WORK ORDER =>
Write out the records that appear below, verbatim and complete, but without pictures.

SUPPLIED DATA =>

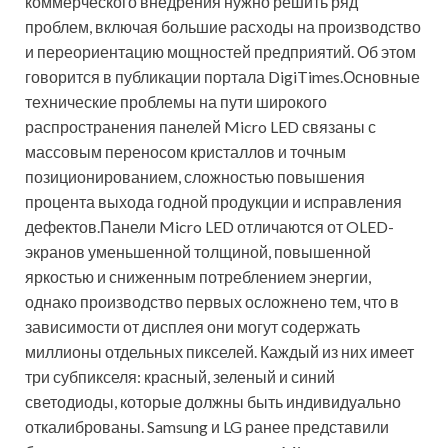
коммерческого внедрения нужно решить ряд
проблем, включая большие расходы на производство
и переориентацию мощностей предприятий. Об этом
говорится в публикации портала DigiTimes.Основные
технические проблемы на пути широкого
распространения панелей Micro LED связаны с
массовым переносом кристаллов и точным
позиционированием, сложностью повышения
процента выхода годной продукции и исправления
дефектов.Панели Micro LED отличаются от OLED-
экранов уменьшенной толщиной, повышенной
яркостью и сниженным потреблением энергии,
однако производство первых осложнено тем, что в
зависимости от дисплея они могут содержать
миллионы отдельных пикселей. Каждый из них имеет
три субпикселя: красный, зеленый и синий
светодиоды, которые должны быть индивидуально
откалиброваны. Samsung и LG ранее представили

RESPONSE FOR THIS EXERCISE =>
коммерческого внедрения нужно решить ряд
проблем, включая большие расходы на производство
и переориентацию мощностей предприятий. Об этом
говорится в публикации портала DigiTimes.Основные
технические проблемы на пути широкого
распространения панелей Micro LED связаны с
массовым переносом кристаллов и точным
позиционированием, сложностью повышения
процента выхода годной продукции и исправления
дефектов.Панели Micro LED отличаются от OLED-
экранов уменьшенной толщиной, повышенной
яркостью и сниженным потреблением энергии,
однако производство первых осложнено тем, что в
зависимости от дисплея они могут содержать
миллионы отдельных пикселей. Каждый из них имеет
три субпикселя: красный, зеленый и синий
светодиоды, которые должны быть индивидуально
откалиброваны. Samsung и LG ранее представили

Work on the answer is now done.